LDA Technologies | Setting up for lowest-latency FPGA TCP networking

Ever since the record-breaking STAC T0 benchmark was published, we've been getting a number of similar questions from prospective customers. In response, we will be publishing a series of articles describing the LDA ultra-low latency IP framework in detail, which will also include answers to the most common questions.

The first in the series, this article covers the networking inside and outside the server that hosts the FPGA board running the IP framework.

LDA Framework: Network Setup

Lightspeed v2 TCP offload engine is a hardware-assisted TCP/IP stack based on Solarflare's (now Xilinx) Onload® technology. A regular BSD socket-compatible programming model is used to create, destroy and actively maintain the TCP session in software, while the FPGA is only responsible for sending latency-critical TCP packets. This approach allows the creation of a "no-compromise" solution that takes the best from both worlds. Software session management is familiar and feature-rich, while FPGA-assisted TCP payload transmission is ultra-fast and extremely low-latency. An Onload-compatible network adapter is also present in the system, so FPGA-accelerated and software strategies may work in parallel, significantly reducing the development and infrastructure costs.

Below we discuss the most popular deployment models.

The Basic

This is the first, basic framework setup that was first introduced in 2017, when the first version of LDA's TOE was introduced and subsequently benchmarked by STAC in the first ever T0 test.

The setup is simple but extremely versatile and has been widely adopted by LDA's customers around the world.

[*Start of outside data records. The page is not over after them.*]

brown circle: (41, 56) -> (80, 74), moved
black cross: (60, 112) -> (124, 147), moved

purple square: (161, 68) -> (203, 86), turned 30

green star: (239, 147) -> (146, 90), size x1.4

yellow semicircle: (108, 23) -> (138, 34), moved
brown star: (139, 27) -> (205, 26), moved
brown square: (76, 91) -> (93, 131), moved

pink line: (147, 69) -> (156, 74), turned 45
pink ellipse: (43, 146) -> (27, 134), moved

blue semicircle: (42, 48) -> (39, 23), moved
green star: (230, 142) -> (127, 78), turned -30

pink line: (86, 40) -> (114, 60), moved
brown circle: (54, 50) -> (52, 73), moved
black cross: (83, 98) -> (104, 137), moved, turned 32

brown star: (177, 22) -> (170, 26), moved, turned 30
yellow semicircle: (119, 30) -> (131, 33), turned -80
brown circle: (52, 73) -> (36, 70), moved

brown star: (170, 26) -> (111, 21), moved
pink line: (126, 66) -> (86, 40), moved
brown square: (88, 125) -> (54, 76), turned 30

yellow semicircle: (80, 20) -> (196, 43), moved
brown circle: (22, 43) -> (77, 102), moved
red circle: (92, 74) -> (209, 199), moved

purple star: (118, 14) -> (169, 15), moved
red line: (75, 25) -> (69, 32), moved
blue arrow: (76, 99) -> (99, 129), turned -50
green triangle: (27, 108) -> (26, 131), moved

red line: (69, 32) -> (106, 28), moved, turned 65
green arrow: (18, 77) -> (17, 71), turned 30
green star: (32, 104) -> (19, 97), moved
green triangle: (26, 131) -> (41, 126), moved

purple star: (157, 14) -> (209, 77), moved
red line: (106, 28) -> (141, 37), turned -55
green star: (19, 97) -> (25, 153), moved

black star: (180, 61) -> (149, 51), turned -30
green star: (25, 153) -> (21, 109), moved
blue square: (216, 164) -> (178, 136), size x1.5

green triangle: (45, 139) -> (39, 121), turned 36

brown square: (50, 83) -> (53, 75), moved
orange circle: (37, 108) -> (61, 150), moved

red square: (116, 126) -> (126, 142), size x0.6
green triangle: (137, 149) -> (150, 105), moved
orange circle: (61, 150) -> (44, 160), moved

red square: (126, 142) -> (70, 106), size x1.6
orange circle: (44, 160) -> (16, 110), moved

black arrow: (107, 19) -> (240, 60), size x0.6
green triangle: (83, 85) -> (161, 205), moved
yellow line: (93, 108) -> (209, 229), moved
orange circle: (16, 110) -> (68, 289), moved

The diagram speaks for itself; just a few notes before moving forward:

The model builds on existing software setups that have been deployed by the firms for years. Many companies deployed thousands of dual-port Solarflare network adapters - from 7000 series to the newest 25G-capable x2522. Typical setup connected A and B side feeds coming from the exchanges, with one or both ports also responding to market data events with TCP messages.
FPGAs plug into the existing infrastructure perfectly. The lines going to the exchange are connected to the FPGA; with both ports on the NIC becoming daisy chain connections. The FPGA is transparent to the software applications; they continue working with the NIC as before.
Data mux in the FPGA is not overly complex and does not introduce any additional latency for the FPGA code. Of course, it does require smart data management, which is a part of LDA's framework and is fully transparent to the applications. No need to get into details, just a hint: the NIC is not sending latency-critical data, so all the time in the world is available to get the data sent.
There is the possibility to use just one port on the NIC to manage two, or even more ports going from the FPGA to the exchange. This makes data mux even more complex, so it is recommended to check the "latest and greatest" framework described in the last section.

The Simplest

The Simplest is a significantly simplified Basic setup. With the wide adoption of LDA's TCP offload engine and framework, we realized that many customers are using network muxes for their access to the exchange. Such devices, also featuring Layer 1 replication for the ingress data, allow sharing expensive exchange lines between multiple trading hosts albeit with a latency penalty, which is nevertheless much lower than regular Layer 2 switch.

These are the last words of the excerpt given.